Opening track ‘Mojave Desert’ sounds like its being beamed from deep space, with ambient synthetic sweeps against dissonant mechanical shifting noises, not allowing the listener to settle for a moment. Its brief run time is succeeded by ‘Silurian Blue,’ which begins with some gorgeous keyboards accentuated by a lightly plucked electric guitar and mild horn instrumentation fluttering in the background. Its a staggeringly gorgeous piece of music that when the drums kick in slowly ascends into an almost post-rock style symphony, not too dissimilar from something you’d hear on an Explosions in the Sky record. There are elements of free form jazz thrown in too with the horns and the lack of structure, and how Floating Points manages to cohesively accommodate all these disparate styles is baffling.

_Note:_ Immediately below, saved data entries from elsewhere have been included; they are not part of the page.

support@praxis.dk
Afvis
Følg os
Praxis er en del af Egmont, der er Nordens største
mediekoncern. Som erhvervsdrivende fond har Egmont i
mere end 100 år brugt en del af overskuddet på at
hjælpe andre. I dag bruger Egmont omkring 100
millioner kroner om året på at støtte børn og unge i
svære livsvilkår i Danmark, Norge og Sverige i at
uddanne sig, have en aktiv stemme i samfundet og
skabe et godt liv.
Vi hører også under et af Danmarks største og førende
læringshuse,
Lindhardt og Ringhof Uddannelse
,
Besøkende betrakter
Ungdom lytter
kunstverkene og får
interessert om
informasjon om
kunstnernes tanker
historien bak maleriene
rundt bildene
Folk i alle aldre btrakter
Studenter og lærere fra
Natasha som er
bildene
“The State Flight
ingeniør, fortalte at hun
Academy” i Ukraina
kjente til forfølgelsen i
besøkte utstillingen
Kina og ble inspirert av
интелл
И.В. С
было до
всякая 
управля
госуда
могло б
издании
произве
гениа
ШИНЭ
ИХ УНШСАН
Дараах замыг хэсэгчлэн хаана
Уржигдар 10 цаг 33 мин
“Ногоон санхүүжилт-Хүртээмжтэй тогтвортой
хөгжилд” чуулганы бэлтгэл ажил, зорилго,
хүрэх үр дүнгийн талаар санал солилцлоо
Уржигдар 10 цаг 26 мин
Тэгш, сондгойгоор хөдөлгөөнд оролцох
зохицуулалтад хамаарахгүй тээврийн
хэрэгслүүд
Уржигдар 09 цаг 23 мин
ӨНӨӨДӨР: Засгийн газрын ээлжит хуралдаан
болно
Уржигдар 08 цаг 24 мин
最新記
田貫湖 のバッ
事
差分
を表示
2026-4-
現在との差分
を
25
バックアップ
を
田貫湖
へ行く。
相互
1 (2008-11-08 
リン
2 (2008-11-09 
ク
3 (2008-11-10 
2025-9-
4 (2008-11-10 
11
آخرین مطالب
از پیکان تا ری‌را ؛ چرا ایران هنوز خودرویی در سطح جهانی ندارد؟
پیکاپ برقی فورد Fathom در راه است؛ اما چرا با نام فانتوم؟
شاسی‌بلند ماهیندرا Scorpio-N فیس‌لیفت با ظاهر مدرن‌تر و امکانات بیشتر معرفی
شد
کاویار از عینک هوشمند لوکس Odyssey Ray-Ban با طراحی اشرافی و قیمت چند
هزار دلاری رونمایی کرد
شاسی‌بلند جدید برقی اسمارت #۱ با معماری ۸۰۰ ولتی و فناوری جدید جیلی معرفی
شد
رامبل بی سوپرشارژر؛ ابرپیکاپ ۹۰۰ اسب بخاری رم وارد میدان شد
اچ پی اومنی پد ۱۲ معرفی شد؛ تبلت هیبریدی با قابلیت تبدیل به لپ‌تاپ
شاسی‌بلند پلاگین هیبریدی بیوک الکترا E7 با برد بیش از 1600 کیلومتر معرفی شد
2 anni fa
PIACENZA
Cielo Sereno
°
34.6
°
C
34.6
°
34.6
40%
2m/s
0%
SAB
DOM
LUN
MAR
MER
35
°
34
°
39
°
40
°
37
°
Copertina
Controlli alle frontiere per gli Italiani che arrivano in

‘Kites’ was recorded walking through a valley with a directional microphone, and is more an experimental interlude than an actual song, pitch-shifting a variety of synthetic arpeggios that become gradually more erratic and build into the 12-minute highlight of the whole project ‘Kelso Dunes.’ The synthetic embellishments from the previous track are slowly overtaken by a driving, Krautrockian drumbeat with stabbing guitars rumbling underneath. The whole song builds and builds until its almost unbearable and then suddenly drops out into silence. Floating Points often explores the place that open space has in music, and the instrumentation slowly rising out of the quiet infuses the song with a grandiose, epic scale. The album rounds off with the curio ‘Lucerne Valley,’ nothing but a twinkling keyboard and some bass notes that coalesce for the 3 minute run time before evaporating into nothingness.

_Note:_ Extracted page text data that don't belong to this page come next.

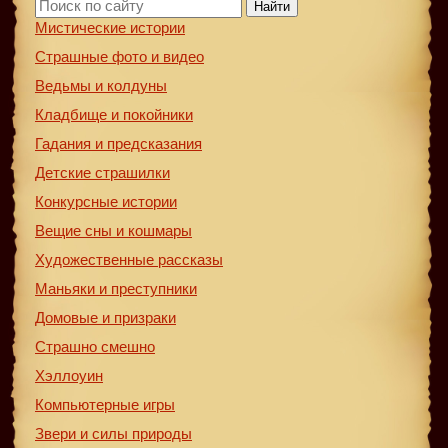
Найти
Мистические истории
Страшные фото и видео
Ведьмы и колдуны
Кладбище и покойники
Гадания и предсказания
Детские страшилки
Конкурсные истории
Вещие сны и кошмары
Художественные рассказы
Маньяки и преступники
Домовые и призраки
Страшно смешно
Хэллоуин
Компьютерные игры
Звери и силы природы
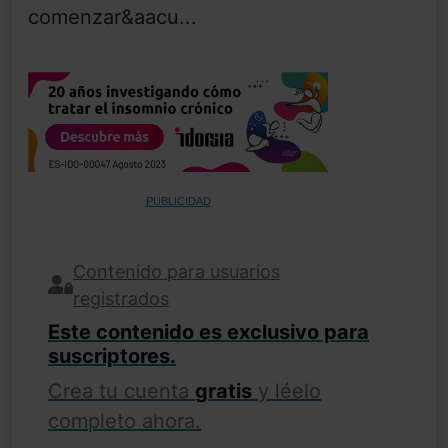
comenzar&aacu...
PUBLICIDAD
Contenido para usuarios
registrados
Este contenido es exclusivo para
suscriptores.
Crea tu cuenta
gratis
y léelo
completo ahora.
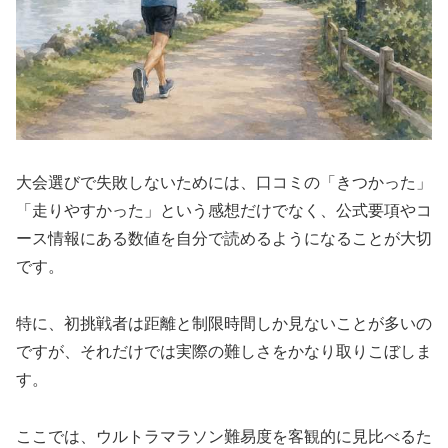
大会選びで失敗しないためには、口コミの「きつかった」
「走りやすかった」という感想だけでなく、公式要項やコ
ース情報にある数値を自分で読めるようになることが大切
です。
特に、初挑戦者は距離と制限時間しか見ないことが多いの
ですが、それだけでは実際の難しさをかなり取りこぼしま
す。
ここでは、ウルトラマラソン難易度を客観的に見比べるた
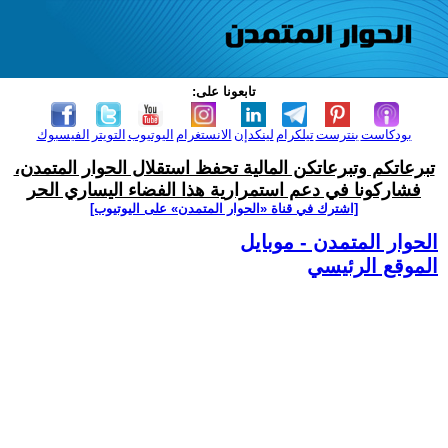
تابعونا على:
بودكاست
بنترست
تيلكرام
لينكدإن
الانستغرام
اليوتيوب
التويتر
الفيسبوك
تبرعاتكم وتبرعاتكن المالية تحفظ استقلال الحوار المتمدن،
فشاركونا في دعم استمرارية هذا الفضاء اليساري الحر
[اشترك في قناة ‫«الحوار المتمدن» على اليوتيوب]
الحوار المتمدن - موبايل
الموقع الرئيسي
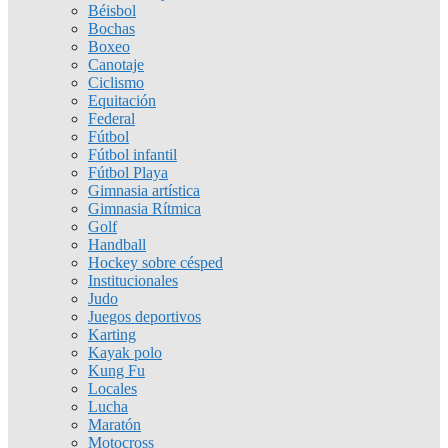
Béisbol
Bochas
Boxeo
Canotaje
Ciclismo
Equitación
Federal
Fútbol
Fútbol infantil
Fútbol Playa
Gimnasia artística
Gimnasia Rítmica
Golf
Handball
Hockey sobre césped
Institucionales
Judo
Juegos deportivos
Karting
Kayak polo
Kung Fu
Locales
Lucha
Maratón
Motocross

While the project doesn’t really have any flaws, it’s a little too lightweight and experimental to be regarded as a great album. It sits between the statuses of LP and EP and the interludes occasionally appear to prioritise avant-garde techniques over actual musicianship. Yet the lengthier tracks are genuinely astonishing in places and Reflections – Mojave Desert does reinforce the notion that Floating Points is one of the most unorthodox and innovative composers working in electronic music today.